> Data provided:
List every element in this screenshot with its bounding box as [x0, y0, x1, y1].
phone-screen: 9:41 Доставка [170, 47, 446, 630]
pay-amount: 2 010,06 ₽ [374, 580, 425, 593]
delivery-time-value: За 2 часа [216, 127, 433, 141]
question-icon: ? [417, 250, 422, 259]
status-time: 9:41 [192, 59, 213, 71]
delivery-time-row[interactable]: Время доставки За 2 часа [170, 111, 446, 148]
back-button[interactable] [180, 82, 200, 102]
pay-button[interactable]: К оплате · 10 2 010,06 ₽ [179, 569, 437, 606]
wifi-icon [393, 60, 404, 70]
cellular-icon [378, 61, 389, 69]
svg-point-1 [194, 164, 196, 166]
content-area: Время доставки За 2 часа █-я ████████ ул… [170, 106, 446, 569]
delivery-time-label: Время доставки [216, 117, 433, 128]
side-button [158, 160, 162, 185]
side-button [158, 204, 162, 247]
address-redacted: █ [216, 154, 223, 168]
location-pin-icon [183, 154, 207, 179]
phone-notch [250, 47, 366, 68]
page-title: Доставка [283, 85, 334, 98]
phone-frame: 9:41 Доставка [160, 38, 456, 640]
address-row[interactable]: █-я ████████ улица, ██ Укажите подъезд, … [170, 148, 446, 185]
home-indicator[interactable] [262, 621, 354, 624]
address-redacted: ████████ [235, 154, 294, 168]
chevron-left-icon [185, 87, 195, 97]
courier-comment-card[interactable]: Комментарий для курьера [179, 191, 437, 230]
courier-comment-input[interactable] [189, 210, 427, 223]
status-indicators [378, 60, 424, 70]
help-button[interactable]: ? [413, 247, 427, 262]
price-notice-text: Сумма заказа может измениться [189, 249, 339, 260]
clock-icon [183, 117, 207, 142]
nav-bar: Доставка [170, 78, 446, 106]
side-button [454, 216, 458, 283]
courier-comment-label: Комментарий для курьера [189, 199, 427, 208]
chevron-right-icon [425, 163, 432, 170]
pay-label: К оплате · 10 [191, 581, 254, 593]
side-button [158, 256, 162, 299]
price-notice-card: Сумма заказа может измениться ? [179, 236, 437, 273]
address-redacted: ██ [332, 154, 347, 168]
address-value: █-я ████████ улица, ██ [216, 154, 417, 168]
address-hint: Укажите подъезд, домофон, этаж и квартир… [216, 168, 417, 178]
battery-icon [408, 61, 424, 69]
--
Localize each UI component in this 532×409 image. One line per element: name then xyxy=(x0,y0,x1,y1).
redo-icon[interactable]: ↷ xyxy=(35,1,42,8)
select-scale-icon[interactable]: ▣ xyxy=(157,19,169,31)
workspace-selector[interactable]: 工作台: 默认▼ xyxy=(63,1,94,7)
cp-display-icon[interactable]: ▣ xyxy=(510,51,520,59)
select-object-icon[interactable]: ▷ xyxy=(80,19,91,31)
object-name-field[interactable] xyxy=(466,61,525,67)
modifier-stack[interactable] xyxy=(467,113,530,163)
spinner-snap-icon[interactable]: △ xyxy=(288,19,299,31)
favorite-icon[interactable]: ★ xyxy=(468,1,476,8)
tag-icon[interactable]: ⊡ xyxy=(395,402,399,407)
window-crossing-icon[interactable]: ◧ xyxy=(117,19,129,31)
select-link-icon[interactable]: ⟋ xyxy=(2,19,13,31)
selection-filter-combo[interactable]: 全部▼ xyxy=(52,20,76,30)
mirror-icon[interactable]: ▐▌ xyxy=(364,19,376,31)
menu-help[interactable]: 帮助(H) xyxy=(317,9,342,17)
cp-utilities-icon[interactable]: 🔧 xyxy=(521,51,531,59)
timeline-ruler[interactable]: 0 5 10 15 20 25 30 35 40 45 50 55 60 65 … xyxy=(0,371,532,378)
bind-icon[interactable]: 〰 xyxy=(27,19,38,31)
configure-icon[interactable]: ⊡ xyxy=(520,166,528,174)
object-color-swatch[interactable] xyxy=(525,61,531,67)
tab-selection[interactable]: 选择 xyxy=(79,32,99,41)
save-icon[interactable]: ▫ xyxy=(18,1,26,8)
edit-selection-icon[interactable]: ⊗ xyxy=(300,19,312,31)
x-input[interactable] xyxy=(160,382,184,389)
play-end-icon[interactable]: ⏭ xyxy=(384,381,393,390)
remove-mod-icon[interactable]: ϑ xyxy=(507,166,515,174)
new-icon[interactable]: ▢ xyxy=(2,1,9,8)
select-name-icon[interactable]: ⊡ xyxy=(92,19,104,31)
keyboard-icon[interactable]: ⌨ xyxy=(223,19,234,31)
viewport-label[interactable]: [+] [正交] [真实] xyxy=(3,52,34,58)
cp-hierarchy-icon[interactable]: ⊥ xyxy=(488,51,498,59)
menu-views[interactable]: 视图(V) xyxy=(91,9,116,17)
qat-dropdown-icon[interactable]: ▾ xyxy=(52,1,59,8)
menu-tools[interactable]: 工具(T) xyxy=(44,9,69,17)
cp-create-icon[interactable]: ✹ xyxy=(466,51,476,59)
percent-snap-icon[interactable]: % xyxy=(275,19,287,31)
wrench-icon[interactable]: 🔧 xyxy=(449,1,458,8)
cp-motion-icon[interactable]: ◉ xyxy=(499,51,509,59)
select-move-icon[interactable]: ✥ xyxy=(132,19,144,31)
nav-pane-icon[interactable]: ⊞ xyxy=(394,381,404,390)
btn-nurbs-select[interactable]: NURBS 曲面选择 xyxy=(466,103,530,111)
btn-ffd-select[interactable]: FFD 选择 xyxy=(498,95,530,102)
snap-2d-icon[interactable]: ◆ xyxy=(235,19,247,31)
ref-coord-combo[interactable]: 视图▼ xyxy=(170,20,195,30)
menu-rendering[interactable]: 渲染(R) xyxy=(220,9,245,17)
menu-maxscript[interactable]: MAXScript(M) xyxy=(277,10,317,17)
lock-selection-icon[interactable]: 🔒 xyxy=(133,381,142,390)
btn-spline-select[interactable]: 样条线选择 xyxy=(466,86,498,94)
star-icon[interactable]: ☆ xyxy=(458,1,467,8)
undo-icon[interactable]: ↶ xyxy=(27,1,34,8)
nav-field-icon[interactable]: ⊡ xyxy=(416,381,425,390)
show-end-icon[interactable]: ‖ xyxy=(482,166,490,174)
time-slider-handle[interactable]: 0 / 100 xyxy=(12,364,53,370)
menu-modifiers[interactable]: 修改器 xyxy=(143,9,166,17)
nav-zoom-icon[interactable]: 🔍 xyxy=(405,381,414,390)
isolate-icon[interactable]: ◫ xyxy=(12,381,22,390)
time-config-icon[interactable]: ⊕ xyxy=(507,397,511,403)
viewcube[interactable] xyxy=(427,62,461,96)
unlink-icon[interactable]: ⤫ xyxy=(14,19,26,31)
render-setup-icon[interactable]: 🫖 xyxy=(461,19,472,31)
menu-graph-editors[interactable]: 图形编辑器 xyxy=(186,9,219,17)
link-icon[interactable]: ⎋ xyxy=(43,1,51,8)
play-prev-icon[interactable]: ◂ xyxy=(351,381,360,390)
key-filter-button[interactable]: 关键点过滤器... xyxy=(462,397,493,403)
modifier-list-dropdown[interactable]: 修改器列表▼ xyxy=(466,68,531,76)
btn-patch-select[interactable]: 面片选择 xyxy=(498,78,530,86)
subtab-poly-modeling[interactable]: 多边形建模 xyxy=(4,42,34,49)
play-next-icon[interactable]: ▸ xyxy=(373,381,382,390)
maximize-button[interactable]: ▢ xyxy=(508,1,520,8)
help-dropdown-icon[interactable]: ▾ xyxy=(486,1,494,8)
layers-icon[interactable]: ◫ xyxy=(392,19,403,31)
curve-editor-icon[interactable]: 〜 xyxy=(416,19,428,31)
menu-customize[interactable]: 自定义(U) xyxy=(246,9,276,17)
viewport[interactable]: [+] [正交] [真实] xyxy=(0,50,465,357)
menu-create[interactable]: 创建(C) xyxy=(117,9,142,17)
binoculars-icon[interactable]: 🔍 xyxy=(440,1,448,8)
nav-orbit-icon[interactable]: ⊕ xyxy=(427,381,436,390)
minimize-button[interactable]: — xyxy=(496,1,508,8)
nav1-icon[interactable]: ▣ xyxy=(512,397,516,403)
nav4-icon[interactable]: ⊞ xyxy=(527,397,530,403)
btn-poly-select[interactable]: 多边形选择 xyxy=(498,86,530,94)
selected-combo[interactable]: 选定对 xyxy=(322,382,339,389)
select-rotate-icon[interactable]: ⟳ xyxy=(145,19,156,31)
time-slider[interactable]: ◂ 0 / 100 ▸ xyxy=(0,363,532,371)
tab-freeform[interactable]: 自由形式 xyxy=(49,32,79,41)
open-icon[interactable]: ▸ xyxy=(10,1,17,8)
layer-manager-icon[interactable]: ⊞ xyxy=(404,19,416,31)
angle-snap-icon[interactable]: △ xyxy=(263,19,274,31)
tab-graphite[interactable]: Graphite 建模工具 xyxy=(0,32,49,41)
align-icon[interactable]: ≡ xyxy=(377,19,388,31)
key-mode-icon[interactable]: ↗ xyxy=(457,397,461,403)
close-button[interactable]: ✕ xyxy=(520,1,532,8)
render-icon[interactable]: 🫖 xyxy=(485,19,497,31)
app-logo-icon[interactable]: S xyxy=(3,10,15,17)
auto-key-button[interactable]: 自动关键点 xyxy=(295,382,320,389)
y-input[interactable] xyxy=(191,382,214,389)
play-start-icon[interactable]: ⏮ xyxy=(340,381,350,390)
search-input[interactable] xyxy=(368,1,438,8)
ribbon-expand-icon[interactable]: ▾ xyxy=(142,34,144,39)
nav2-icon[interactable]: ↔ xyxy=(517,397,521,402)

> Exercise brief: The lines that contain the word "poly" are wanted; copy each of them from the records.

> Answer to this problem:
subtab-poly-modeling[interactable]: 多边形建模 xyxy=(4,42,34,49)
btn-poly-select[interactable]: 多边形选择 xyxy=(498,86,530,94)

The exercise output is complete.